:: Extracted information

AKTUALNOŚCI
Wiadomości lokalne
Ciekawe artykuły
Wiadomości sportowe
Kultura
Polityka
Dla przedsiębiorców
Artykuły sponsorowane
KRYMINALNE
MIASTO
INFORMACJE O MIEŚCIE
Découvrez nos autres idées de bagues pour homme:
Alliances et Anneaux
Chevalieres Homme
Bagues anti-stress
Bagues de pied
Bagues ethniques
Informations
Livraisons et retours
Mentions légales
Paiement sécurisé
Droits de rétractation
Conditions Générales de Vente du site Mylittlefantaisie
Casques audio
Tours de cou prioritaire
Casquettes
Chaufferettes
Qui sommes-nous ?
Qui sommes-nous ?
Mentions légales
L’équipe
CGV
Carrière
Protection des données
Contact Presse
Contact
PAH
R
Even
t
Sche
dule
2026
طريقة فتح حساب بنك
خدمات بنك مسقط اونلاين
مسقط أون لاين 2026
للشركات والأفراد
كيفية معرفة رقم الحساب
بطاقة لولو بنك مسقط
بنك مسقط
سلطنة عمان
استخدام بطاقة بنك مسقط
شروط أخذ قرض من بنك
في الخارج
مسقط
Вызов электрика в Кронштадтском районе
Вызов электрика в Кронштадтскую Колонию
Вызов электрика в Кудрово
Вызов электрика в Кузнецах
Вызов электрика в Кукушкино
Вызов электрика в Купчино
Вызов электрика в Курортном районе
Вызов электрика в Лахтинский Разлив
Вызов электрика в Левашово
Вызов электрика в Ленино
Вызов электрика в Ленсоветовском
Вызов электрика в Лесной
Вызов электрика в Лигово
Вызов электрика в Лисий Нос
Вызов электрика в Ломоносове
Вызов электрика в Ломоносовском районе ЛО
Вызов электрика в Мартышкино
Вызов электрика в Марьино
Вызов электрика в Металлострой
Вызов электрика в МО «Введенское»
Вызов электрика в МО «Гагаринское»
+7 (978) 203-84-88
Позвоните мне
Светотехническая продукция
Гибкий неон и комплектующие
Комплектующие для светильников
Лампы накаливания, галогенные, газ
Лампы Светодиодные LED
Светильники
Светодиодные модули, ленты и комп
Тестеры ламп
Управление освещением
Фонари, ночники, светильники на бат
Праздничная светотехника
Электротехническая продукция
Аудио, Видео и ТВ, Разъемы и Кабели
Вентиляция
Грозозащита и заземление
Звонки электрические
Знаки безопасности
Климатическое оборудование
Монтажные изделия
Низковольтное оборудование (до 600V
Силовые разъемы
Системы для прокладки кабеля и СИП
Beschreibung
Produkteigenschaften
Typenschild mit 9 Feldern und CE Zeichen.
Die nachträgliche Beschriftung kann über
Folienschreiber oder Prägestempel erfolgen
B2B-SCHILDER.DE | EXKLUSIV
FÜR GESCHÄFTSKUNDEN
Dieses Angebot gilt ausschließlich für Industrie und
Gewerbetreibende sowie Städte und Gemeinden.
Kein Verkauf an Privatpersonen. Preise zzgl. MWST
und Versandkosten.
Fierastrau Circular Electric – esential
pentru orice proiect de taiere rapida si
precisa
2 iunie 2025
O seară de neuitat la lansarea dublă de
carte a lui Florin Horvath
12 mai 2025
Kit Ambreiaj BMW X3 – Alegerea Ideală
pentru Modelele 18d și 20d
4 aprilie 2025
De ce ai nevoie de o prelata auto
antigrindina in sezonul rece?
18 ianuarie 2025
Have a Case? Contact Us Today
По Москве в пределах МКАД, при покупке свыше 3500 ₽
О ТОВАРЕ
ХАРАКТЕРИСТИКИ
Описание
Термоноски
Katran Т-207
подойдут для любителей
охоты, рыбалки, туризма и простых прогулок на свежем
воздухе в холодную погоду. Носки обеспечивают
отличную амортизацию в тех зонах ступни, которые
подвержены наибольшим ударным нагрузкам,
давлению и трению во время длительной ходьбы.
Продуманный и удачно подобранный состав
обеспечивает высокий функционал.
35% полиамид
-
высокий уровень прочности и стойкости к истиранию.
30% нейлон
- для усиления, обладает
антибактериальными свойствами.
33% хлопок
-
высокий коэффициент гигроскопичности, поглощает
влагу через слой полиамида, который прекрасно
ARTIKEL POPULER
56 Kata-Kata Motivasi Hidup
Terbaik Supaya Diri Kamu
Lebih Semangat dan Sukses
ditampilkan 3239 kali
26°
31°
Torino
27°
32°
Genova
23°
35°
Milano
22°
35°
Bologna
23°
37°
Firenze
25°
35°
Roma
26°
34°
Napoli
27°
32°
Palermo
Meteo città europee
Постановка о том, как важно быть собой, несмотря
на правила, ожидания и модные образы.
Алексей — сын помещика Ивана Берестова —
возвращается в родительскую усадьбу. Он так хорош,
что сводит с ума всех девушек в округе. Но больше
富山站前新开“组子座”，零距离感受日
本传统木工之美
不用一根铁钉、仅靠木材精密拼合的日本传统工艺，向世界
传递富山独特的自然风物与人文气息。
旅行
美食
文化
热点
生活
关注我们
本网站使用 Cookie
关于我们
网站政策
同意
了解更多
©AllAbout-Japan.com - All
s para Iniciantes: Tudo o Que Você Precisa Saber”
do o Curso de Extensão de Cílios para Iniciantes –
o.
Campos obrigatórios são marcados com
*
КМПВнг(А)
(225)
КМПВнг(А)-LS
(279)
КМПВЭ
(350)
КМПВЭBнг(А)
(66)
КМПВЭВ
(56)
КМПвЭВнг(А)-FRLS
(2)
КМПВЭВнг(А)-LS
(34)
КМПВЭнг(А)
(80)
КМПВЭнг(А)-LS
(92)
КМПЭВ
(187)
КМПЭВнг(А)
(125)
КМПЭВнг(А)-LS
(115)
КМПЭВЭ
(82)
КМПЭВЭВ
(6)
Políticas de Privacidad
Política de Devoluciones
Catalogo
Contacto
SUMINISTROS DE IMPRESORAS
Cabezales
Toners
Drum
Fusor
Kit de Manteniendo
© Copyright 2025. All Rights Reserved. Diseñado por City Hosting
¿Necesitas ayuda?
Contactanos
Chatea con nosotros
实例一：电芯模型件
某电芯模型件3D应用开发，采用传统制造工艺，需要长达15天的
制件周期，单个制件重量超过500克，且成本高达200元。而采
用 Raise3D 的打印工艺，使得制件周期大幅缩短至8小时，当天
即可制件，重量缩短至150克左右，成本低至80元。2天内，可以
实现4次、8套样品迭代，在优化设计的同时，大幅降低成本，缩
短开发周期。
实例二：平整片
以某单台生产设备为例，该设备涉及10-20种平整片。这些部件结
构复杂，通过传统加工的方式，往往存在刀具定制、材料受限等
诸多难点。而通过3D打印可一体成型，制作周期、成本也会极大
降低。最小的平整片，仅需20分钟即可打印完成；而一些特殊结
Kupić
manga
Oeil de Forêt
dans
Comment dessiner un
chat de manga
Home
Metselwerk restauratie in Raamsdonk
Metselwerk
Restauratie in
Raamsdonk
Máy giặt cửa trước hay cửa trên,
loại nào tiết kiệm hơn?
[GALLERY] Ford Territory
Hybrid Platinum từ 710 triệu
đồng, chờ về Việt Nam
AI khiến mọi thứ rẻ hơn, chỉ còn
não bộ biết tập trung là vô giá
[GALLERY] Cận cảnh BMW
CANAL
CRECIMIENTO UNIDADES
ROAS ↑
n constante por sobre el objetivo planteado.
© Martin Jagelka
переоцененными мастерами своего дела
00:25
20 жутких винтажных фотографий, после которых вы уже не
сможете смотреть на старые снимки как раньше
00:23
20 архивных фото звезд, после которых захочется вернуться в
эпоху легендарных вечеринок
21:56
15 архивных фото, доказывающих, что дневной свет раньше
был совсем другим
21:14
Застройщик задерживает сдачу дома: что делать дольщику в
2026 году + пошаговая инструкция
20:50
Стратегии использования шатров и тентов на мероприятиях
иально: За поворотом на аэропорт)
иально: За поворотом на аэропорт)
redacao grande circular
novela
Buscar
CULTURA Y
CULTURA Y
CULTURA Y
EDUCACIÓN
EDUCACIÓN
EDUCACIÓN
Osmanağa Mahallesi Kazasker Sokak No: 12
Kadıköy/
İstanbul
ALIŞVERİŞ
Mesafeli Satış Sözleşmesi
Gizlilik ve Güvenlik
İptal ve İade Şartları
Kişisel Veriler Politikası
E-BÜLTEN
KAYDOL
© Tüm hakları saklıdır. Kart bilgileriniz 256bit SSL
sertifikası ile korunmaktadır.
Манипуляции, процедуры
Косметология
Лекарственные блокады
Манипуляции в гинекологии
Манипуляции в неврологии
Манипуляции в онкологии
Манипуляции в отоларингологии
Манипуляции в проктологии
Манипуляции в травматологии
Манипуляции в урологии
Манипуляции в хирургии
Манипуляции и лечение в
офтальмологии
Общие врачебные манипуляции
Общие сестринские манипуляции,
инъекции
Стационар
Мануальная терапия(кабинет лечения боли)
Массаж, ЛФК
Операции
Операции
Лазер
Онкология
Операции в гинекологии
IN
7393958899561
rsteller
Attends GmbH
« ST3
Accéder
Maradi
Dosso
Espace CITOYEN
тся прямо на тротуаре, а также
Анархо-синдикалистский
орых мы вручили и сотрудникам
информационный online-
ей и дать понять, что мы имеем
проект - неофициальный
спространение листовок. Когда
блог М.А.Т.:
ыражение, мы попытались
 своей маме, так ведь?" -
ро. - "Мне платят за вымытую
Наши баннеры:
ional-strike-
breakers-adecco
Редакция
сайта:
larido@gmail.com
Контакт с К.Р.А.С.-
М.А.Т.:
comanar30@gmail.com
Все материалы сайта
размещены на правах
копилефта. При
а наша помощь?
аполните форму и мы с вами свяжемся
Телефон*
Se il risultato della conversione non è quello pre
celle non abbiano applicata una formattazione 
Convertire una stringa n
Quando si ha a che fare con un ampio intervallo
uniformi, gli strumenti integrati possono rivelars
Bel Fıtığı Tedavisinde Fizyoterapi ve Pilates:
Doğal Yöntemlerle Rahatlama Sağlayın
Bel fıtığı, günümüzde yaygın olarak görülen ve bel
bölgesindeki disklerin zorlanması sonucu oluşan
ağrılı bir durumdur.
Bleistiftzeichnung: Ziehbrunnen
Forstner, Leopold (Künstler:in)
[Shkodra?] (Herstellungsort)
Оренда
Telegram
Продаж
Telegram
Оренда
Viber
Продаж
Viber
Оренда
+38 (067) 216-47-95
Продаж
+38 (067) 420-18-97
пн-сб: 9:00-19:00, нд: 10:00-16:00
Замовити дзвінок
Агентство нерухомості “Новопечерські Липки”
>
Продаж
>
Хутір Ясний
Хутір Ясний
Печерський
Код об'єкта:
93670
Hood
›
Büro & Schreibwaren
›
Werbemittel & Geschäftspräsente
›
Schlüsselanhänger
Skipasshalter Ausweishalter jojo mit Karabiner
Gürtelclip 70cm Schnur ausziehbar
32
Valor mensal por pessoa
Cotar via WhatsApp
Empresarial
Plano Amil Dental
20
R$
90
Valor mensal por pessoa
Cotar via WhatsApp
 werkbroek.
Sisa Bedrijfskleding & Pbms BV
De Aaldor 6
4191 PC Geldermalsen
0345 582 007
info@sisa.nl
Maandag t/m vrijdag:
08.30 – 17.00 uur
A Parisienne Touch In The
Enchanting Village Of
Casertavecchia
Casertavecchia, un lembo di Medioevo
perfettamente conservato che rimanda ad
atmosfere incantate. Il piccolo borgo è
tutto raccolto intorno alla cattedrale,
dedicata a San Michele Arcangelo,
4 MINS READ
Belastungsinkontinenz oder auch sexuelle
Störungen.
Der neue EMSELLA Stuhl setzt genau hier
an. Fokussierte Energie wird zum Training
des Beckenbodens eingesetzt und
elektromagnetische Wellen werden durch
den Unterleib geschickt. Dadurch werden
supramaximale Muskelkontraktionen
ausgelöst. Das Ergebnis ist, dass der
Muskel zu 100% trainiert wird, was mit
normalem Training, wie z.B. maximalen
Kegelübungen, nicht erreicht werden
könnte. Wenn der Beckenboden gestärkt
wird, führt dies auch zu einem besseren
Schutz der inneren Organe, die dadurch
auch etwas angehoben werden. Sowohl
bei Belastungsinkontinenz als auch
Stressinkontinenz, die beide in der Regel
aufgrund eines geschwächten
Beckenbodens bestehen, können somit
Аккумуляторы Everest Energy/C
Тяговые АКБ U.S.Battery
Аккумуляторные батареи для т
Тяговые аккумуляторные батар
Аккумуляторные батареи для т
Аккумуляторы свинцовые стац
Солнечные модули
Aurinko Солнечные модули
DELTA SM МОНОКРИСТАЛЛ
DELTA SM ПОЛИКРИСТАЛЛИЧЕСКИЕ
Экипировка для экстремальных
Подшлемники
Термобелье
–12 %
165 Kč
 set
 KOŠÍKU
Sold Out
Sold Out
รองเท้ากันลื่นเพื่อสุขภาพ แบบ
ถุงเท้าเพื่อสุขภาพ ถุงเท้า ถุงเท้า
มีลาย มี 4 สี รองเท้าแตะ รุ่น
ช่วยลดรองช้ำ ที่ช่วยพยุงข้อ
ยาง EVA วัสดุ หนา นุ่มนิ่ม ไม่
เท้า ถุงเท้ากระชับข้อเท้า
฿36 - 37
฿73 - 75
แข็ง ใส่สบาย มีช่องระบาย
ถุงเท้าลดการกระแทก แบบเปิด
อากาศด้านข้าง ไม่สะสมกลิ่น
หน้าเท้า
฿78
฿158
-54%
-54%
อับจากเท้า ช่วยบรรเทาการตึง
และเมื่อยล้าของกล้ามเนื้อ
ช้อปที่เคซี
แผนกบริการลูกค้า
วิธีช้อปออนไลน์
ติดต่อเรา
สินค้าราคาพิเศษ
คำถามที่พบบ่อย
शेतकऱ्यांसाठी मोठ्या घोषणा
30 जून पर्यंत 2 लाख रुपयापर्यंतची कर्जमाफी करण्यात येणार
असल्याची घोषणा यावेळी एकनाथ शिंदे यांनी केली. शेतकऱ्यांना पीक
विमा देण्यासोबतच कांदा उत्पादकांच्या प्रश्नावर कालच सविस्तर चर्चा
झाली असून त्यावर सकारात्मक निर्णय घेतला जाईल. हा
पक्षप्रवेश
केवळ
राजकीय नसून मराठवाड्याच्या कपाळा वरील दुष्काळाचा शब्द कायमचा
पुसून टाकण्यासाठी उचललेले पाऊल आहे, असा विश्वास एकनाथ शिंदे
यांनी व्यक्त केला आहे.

::::

## [Aim of the exercise]
The first line of the entries, the line with "Вызов электрика в Курортном районе", and every line between them should be retyped exactly, and nothing else.

## [Reply]
AKTUALNOŚCI
Wiadomości lokalne
Ciekawe artykuły
Wiadomości sportowe
Kultura
Polityka
Dla przedsiębiorców
Artykuły sponsorowane
KRYMINALNE
MIASTO
INFORMACJE O MIEŚCIE
Découvrez nos autres idées de bagues pour homme:
Alliances et Anneaux
Chevalieres Homme
Bagues anti-stress
Bagues de pied
Bagues ethniques
Informations
Livraisons et retours
Mentions légales
Paiement sécurisé
Droits de rétractation
Conditions Générales de Vente du site Mylittlefantaisie
Casques audio
Tours de cou prioritaire
Casquettes
Chaufferettes
Qui sommes-nous ?
Qui sommes-nous ?
Mentions légales
L’équipe
CGV
Carrière
Protection des données
Contact Presse
Contact
PAH
R
Even
t
Sche
dule
2026
طريقة فتح حساب بنك
خدمات بنك مسقط اونلاين
مسقط أون لاين 2026
للشركات والأفراد
كيفية معرفة رقم الحساب
بطاقة لولو بنك مسقط
بنك مسقط
سلطنة عمان
استخدام بطاقة بنك مسقط
شروط أخذ قرض من بنك
في الخارج
مسقط
Вызов электрика в Кронштадтском районе
Вызов электрика в Кронштадтскую Колонию
Вызов электрика в Кудрово
Вызов электрика в Кузнецах
Вызов электрика в Кукушкино
Вызов электрика в Купчино
Вызов электрика в Курортном районе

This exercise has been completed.